EGFR shRNA constructs and lentiviral infection. EGFR shRNA constructs cloned in pLKO.1 puro vector were obtained from Harvard RNAi consortium. Each construct contained a 21-bp sequence targeting different regions of EGFR, a 6-nuecleotide hairpin sequence (CTCGAG), and a 21-bp complementary strand sequence. shRNA constructs B and C targeted the 3' untranslated region of EGFR, while constructs A, D, and E targeted the coding region. The specific shRNA sequences are shown in Supplemental Methods. Lentivirus production and infections were performed as previously described (26). MTS assays were performed 7 days after infection. Results were unchanged when performed under puromycin selection.
Xenograft studies. Nude mice (nu/nu; 6–8 weeks old; Charles River Laboratories) were used for in vivo studies and were cared for in accordance with the standards of the Institutional Animal Care and Use Committee (IACUC) under a protocol approved by the Animal Care and Use Committee of Children’s Hospital Boston. Mice were anesthetized using a 2% Isoflurane (Baxter) inhalation oxygen mixture. A suspension of 5 x 106 HCC827 GFP or HCC827 Del/T790M lung cancer cells (in 0.2 ml PBS) were inoculated subcutaneously into the lower-right quadrant of the flank of each mouse. Five mice were inoculated with either HCC827 GFP or HCC827 Del/T790M cells in the gefitinib treatment group. Tumors were measured twice weekly using calipers, and volume was calculated as length x width2 x 0.52. Mice were monitored daily for body weight and general condition. Mice were randomized to treatment when the mean tumor volume was 400–500 mm3. Gefitinib was administered at 150 mg/kg/d by daily oral gavage. This dose schedule was previously reported to be highly efficacious in other tumor models, and doses were at or below the respective maximum well-tolerated doses in nude mice (55). The experiment was terminated when the mean size of the control tumors reached 2,000 mm3.

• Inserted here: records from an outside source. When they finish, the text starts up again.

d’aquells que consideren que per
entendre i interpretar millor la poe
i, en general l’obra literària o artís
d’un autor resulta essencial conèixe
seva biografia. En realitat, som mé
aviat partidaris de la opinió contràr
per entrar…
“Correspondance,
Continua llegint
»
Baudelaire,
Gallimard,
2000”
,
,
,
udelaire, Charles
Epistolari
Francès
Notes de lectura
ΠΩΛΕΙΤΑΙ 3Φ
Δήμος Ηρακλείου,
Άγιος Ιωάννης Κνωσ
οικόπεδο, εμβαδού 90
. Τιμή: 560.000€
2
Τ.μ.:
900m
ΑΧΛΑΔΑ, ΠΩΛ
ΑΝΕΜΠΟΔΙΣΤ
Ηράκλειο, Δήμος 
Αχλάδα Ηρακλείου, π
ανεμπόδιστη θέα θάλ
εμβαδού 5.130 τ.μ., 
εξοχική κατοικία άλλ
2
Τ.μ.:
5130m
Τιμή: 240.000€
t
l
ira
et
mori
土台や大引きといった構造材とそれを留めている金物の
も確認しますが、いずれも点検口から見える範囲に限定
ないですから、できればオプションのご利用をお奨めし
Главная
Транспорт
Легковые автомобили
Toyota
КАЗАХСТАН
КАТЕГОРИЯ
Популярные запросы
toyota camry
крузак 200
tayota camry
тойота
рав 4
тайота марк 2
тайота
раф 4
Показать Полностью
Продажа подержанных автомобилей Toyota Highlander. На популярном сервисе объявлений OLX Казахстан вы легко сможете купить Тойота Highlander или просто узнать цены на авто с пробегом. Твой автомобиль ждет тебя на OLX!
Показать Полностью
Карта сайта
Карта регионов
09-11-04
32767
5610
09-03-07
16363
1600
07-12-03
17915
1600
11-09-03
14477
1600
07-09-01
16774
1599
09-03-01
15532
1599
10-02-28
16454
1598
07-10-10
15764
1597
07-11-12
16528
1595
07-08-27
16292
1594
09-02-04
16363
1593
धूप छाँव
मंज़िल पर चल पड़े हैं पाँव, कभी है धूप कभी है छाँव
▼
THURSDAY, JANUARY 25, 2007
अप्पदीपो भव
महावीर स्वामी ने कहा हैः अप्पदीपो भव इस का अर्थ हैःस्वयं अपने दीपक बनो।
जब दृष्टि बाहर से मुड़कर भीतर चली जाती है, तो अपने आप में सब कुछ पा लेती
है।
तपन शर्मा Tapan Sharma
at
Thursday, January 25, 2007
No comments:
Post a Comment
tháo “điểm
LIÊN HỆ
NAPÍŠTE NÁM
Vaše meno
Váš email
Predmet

PI3K assay. The PI3K assays were performed according to previously described methods (37). ErbB-3 was immunoprecipitated overnight at 4°C from either control or gefitinib-treated NSCLC cell lines. The immunoprecipitate was captured on protein G-Sepharose beads. Half of the immunoprecipitate was used for Western blot analysis, and the other half was used for PI3K assays; each was performed in triplicate. The relative amounts of ErbB-3 in the immunoprecipitates were determined by Western blot analyses using the LI-COR Odyssey protein quantification system. The average and standard deviation of the PI3K activity normalized to the amount of ErbB-3 protein is shown in relative units as a percent of control (no gefitinib).

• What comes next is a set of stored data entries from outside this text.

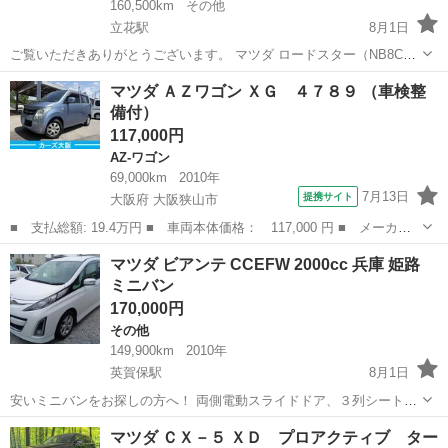
160,500km
その他
立花駅
8月1日
ご覧いただきありがとうございます。 マツダ ロードスター（NB8C）
の出品です。 車両整理のため出品いたします。 【車両情報】 ・メー
兵庫
尼崎市
立花駅
ロードスター
マツダ ＡＺワゴン ＸＧ ４７８９ （車検整
カー：マツダ ・車種：ロードスター ・型式：NB8C ・年式：1999年式
備付）
・ミッショ...
117,000円
AZ-ワゴン
69,000km
2010年
7月13日
提携サイト
大阪府 大阪狭山市
■ 支払総額: 19.4万円 ■ 車両本体価格： 117,000 円 ■ メーカー
名： マツダ ■ 車種名： ＡＺワゴン ■ グレード名： ＸＧ ４
大阪
大阪狭山市
AZ-ワゴン
マツダ ビアンテ CCEFW 2000cc 兵庫 姫路
７８９ ■ 排気量： 660cc ■ ドア枚数： 5D ■ ミッション： ...
ミニバン
170,000円
その他
149,900km
2010年
英賀保駅
8月1日
安いミニバンをお探しの方へ！ 両側電動スライドドア、３列シート８
人乗り 検査なし、一時抹消渡し リサイクル預託金 別途￥14,210 検
兵庫
姫路市
英賀保駅
その他
マツダ ＣＸ－５ ＸＤ プロアクティブ ター
査渡しは相談 年式 平成22年9月 走行 149,900km エア...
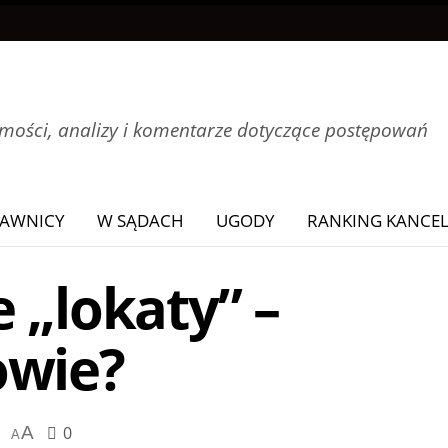
ości, analizy i komentarze dotyczące postępowań
AWNICY
W SĄDACH
UGODY
RANKING KANCEL
 „lokaty” –
owie?
A
0
A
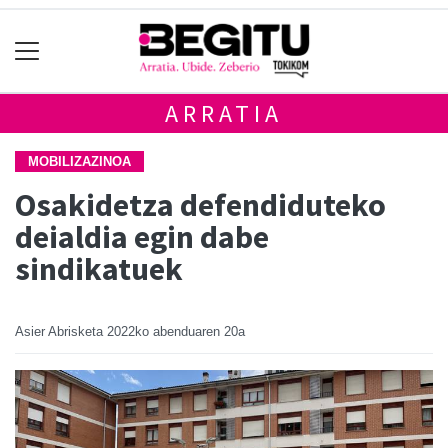
ARRATIA
MOBILIZAZINOA
Osakidetza defendiduteko
deialdia egin dabe
sindikatuek
Asier Abrisketa
2022ko abenduaren 20a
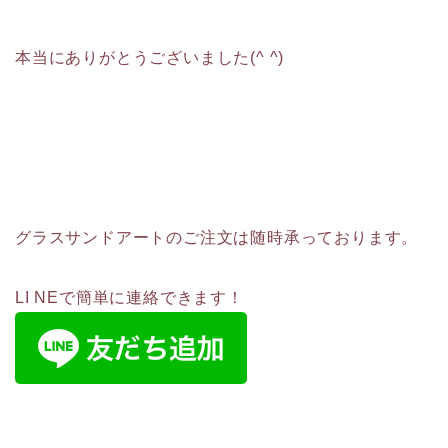
本当にありがとうございました(^ ^)
グラスサンドアートのご注文は随時承っております。
LI NEで簡単に連絡できます！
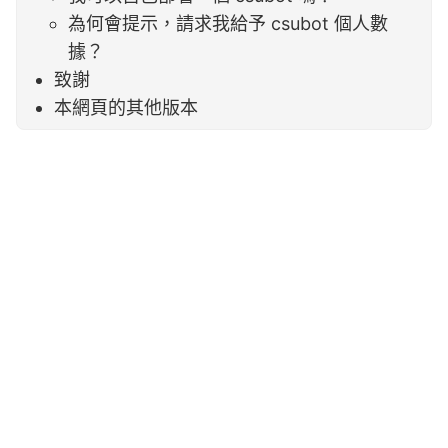
為何會提示，請求我給予 csubot 個人數
據？
致謝
本網頁的其他版本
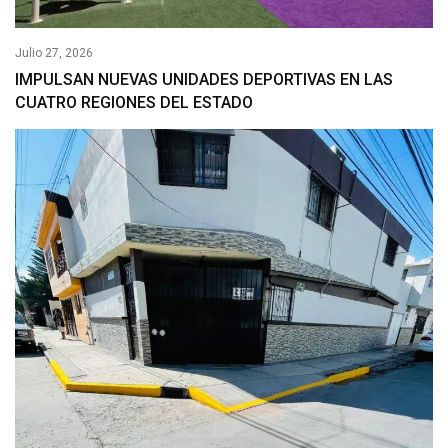
Julio 27, 2026
IMPULSAN NUEVAS UNIDADES DEPORTIVAS EN LAS
CUATRO REGIONES DEL ESTADO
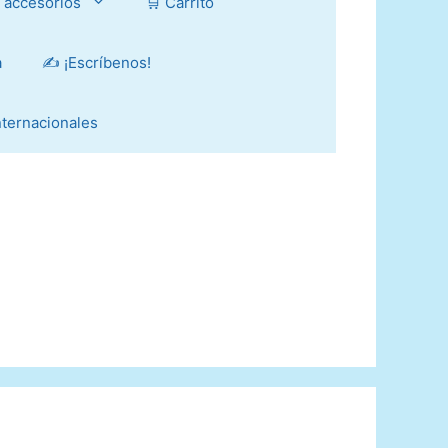
y accesorios
🛒 Carrito
a
✍️ ¡Escríbenos!
Internacionales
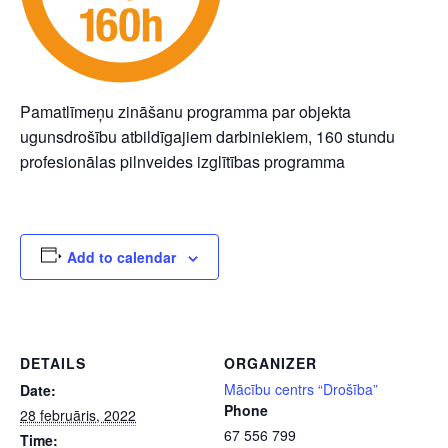
Pamatlīmeņu zināšanu programma par objekta
ugunsdrošību atbildīgajiem darbiniekiem, 160 stundu
profesionālas pilnveides izglītības programma
Add to calendar
DETAILS
ORGANIZER
Mācību centrs “Drošība”
Date:
Phone
28 februāris, 2022
67 556 799
Time:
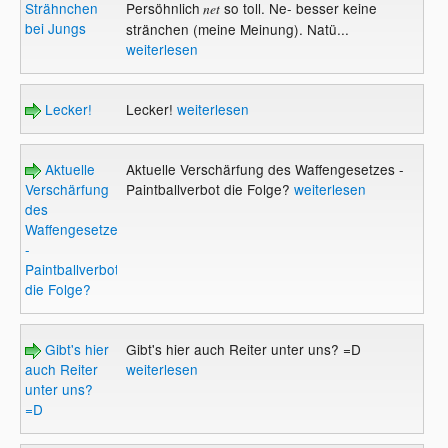
Strähnchen
Persöhnlich
so toll. Ne- besser keine
net
bei Jungs
stränchen (meine Meinung). Natü...
weiterlesen
Lecker!
Lecker!
weiterlesen
Aktuelle
Aktuelle Verschärfung des Waffengesetzes -
Verschärfung
Paintballverbot die Folge?
weiterlesen
des
Waffengesetzes
-
Paintballverbot
die Folge?
Gibt's hier
Gibt's hier auch Reiter unter uns? =D
auch Reiter
weiterlesen
unter uns?
=D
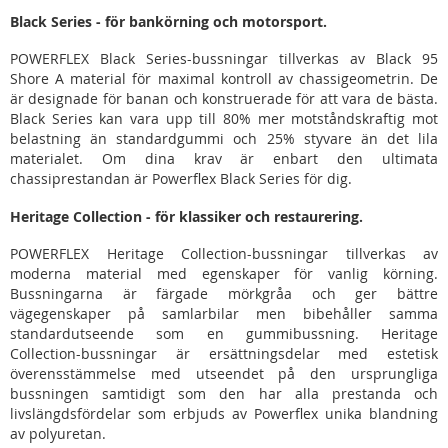
Black Series - för bankörning och motorsport.
POWERFLEX Black Series-bussningar tillverkas av Black 95
Shore A material för maximal kontroll av chassigeometrin. De
är designade för banan och konstruerade för att vara de bästa.
Black Series kan vara upp till 80% mer motståndskraftig mot
belastning än standardgummi och 25% styvare än det lila
materialet. Om dina krav är enbart den ultimata
chassiprestandan är Powerflex Black Series för dig.
Heritage Collection - för klassiker och restaurering.
POWERFLEX Heritage Collection-bussningar tillverkas av
moderna material med egenskaper för vanlig körning.
Bussningarna är färgade mörkgråa och ger bättre
vägegenskaper på samlarbilar men bibehåller samma
standardutseende som en gummibussning. Heritage
Collection-bussningar är ersättningsdelar med estetisk
överensstämmelse med utseendet på den ursprungliga
bussningen samtidigt som den har alla prestanda och
livslängdsfördelar som erbjuds av Powerflex unika blandning
av polyuretan.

EGFR immunofluorescence. The p-EGFR (pY1068) antibody (Cell Signaling Technology) was used for these studies according to the manufacturer’s recommendations. Cells were plated on coverslips and, following gefitinib and/or EGF treatment (100 ng/ml), fixed using 4% paraformaldehyde. The coverslips were washed, blocked in blocking buffer (5% goat serum, 1% BSA, 0.02% NaN3, and 1x PBS) for 45 minutes at room temperature, and stained with the p-EGFR antibody overnight at 4°C according to the manufacturer’s recommended conditions. Alexa Fluor 594 goat anti-mouse secondary antibody (Invitrogen) was used at a 1:500 dilution. Images were obtained on a NikoTE200 with a PerkinElmer Spinning Disk Confocal Microscope.

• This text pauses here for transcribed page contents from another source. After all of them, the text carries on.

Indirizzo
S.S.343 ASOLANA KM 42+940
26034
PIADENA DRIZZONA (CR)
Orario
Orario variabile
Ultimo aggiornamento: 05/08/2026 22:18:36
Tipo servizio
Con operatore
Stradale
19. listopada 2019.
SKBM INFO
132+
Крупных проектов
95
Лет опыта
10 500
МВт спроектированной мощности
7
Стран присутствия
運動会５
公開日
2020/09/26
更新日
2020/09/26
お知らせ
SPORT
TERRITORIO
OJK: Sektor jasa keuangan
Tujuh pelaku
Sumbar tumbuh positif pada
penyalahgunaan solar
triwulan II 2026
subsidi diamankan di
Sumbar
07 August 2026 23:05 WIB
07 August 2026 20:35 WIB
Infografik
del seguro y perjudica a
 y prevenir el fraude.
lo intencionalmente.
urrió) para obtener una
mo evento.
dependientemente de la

Statistics. In order to compare effects of gefitinib in the different xenografts, the data were transformed into the log scale for analysis in order to approximate a linear fit, reflecting the exponential growth of tumors. Some tumors of the gefitinib-treated mice in the HCC827 GFP model had shrunk to the extent that they were no longer measurable. Their tumor volumes were recoded arbitrarily as 0.01 mm3, that is, 2 logs lower than the smallest nonzero tumor volume. As the animals were randomized among treatment groups, an overall mean was assumed for the population of mouse-specific intercepts in each xenograft model. Linear and quadratic terms were fitted as regression effects of treatment in order to model the initial dip in tumor growth observed in the gefitinib-treated group of the HCC827 Del/T790M model. Growth patterns between groups were compared by the appropriate contrast of fixed regression effects using inference based on the F test. Estimation by restricted maximum likelihood was computed using SAS (version 9.1; SAS Institute Inc.), and model fit was assessed by Akaike information criterion.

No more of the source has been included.